Why I Went Vegan

Sunday, 10 July 2016

I’ve discussed briefly my reasons for going vegan in the past, and as it’s nearly been a year since I officially made the switch, I thought it was about time I wrote a post detailing why I went vegan and why I still choose to be vegan. Interestingly, my reasons for wanting to stay vegan now are different to the reasons why I initially chose to become vegan, as over time and throughout my own soul-searching and research and chatting with other vegans, my views and opinions have shifted a wee bit throughout my vegan journey.

So, if you want to find out some of the reasons why I’m vegan, keep on reading!

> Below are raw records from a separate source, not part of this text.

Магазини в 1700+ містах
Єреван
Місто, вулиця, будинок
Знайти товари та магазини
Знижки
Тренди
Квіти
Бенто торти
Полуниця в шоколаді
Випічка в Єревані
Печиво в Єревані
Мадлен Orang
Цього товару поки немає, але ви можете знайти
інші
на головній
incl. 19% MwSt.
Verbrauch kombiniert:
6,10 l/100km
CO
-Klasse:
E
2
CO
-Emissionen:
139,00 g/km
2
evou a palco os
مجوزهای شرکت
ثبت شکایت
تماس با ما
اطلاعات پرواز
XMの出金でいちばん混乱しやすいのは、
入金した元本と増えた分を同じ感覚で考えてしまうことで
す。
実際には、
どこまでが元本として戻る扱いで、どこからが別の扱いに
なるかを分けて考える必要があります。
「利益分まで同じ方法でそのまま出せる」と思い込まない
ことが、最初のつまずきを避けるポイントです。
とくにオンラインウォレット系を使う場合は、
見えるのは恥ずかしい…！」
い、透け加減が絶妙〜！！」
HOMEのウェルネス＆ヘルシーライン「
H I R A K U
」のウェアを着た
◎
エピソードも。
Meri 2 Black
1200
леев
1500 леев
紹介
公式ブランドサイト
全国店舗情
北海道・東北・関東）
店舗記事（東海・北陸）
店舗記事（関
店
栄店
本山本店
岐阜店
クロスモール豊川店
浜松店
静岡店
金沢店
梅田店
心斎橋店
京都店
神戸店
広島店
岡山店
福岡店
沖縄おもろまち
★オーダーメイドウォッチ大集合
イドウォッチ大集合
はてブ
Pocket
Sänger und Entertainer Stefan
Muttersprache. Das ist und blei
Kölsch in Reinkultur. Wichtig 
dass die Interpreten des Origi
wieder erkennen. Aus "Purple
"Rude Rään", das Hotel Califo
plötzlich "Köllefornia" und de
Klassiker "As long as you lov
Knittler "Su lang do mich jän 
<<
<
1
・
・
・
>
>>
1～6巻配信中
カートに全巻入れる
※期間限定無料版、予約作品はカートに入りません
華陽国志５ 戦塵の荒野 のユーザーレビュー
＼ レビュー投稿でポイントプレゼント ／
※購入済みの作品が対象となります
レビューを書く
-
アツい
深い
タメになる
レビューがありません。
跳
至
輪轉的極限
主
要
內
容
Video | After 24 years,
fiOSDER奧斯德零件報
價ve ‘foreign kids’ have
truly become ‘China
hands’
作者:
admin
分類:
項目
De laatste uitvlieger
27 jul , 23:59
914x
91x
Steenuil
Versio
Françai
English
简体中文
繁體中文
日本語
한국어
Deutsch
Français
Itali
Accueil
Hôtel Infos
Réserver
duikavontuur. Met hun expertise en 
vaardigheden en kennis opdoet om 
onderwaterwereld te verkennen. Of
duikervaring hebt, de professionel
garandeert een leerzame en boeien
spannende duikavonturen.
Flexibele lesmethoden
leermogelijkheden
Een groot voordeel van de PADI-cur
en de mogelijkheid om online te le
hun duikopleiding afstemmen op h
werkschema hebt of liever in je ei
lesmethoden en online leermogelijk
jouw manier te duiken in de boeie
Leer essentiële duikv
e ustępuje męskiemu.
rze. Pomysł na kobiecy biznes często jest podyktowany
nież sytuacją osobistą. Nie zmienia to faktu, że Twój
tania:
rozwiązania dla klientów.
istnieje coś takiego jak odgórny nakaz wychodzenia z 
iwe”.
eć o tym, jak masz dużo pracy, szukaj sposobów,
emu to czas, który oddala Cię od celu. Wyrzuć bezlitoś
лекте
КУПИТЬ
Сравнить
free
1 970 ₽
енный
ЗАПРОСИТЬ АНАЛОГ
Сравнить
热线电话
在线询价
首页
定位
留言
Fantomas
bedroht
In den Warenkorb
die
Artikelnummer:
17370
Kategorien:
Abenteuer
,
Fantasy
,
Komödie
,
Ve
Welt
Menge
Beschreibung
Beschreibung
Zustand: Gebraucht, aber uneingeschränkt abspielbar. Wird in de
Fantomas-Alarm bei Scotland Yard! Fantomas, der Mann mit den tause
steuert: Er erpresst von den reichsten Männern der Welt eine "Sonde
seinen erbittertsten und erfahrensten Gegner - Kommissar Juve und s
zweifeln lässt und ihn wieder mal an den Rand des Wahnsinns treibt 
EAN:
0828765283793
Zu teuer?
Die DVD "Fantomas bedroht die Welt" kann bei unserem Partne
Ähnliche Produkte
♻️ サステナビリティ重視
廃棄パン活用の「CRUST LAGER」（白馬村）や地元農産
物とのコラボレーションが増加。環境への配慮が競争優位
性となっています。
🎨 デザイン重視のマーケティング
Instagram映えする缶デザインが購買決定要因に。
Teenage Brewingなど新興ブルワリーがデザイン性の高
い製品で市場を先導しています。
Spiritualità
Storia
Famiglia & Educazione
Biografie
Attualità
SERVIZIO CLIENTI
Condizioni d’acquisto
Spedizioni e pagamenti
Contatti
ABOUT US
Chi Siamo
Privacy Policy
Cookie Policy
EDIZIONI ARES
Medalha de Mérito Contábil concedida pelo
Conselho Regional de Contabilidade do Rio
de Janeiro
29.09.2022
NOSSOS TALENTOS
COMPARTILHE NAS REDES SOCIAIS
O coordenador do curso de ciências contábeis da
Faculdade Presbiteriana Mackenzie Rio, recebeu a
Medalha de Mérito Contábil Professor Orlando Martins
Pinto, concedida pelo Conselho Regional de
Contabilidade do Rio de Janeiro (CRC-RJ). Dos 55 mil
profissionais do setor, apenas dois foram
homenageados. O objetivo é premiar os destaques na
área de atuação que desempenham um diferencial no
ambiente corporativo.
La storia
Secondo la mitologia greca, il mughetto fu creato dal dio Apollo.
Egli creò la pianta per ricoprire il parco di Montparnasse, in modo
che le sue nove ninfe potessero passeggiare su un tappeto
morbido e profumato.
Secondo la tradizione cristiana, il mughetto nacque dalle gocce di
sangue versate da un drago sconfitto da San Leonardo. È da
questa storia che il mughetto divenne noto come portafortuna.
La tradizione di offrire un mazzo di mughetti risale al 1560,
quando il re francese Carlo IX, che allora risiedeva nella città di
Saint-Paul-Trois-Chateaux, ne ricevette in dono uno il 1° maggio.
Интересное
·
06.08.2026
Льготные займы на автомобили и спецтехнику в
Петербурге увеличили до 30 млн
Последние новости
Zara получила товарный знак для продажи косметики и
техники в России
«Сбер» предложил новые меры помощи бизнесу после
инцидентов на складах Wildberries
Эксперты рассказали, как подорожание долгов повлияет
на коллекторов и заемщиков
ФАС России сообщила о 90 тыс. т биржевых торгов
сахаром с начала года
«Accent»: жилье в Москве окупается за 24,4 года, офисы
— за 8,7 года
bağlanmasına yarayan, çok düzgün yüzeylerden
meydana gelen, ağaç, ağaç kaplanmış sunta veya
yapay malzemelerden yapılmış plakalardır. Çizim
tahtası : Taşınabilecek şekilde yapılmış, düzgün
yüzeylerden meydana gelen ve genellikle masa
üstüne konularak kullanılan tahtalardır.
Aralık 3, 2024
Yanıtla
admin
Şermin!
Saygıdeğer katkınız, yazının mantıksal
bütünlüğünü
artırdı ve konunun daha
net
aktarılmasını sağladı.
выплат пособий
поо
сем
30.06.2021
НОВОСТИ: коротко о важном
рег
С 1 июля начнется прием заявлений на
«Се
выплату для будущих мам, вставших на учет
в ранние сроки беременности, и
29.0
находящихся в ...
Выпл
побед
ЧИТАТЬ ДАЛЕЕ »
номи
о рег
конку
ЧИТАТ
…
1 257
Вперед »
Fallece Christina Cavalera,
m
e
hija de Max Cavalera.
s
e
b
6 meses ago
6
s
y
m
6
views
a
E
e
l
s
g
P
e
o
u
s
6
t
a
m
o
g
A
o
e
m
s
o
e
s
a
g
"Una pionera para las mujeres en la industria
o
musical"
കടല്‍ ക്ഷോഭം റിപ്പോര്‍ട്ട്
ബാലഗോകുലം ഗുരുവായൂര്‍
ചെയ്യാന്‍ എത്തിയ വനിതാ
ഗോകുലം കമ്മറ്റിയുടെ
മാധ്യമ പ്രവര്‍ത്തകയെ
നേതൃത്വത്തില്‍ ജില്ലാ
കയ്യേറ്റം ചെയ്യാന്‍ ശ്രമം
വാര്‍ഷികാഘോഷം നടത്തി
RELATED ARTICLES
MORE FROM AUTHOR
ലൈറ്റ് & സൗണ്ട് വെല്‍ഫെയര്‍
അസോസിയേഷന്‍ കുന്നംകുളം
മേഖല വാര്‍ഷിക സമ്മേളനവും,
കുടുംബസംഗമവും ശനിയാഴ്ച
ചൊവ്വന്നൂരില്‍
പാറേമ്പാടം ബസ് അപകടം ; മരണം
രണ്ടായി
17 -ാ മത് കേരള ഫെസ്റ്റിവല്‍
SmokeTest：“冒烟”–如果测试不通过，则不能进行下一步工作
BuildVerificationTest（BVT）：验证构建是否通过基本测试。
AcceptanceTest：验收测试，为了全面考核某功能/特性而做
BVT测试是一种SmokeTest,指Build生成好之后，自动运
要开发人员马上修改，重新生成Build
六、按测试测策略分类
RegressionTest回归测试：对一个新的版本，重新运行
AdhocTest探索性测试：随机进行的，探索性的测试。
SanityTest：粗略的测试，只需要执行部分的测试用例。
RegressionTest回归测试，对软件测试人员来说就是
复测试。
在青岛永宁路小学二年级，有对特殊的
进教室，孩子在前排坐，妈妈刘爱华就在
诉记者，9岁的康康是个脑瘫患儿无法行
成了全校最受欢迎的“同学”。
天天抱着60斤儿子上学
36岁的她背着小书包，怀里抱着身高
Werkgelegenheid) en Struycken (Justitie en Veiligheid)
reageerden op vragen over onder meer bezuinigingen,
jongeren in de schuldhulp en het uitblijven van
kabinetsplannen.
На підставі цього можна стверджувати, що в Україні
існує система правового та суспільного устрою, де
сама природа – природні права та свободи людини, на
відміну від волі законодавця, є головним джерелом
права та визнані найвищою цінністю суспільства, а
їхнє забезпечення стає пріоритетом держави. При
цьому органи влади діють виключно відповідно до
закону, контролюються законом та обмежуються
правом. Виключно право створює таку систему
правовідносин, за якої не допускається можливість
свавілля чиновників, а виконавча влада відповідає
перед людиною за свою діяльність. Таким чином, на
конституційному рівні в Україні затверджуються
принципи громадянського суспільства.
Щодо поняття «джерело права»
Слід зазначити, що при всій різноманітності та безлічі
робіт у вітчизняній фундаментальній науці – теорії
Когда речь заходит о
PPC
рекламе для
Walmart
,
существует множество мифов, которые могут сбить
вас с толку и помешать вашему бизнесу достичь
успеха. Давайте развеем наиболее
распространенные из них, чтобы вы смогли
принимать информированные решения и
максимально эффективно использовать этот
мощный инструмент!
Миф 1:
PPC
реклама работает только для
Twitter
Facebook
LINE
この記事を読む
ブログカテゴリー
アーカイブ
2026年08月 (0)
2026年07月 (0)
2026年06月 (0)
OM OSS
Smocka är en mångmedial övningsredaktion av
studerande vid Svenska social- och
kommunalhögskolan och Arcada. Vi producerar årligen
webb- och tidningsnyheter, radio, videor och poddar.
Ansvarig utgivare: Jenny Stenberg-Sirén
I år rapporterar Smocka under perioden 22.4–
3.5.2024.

Part of what initially triggered my slow transition into vegetarianism and then veganism was my ongoing struggle with Irritable Bowel Syndrome (IBS). Back when I used to eat it, meat and red meat in particular were serious trigger foods for me and would result in severe, uncomfortable bloating that would mean that I often had to plan meals with meat around whether or not I could go and lie down afterwards. I eventually gave up red meat, and all other animal products followed later.

For me, a vegan diet has essentially cut out all of the foods that my digestive system takes issue with. My bouts of bloating and symptoms of IBS are now few and far between, and are usually only triggered by stress and hormones as opposed to food, and although eating out as a vegan comes with its own challenges, I now no longer have to worry about carefully selecting items from a menu to make sure I don’t feel sick and in agony afterwards.

Note, also, that I did say my medical issues. Veganism isn’t a cure for health issues and IBS in particular can vary drastically from person to person, so what worked for me may not work for you if you’re thinking of trying a vegan diet to help ease your own digestive problems.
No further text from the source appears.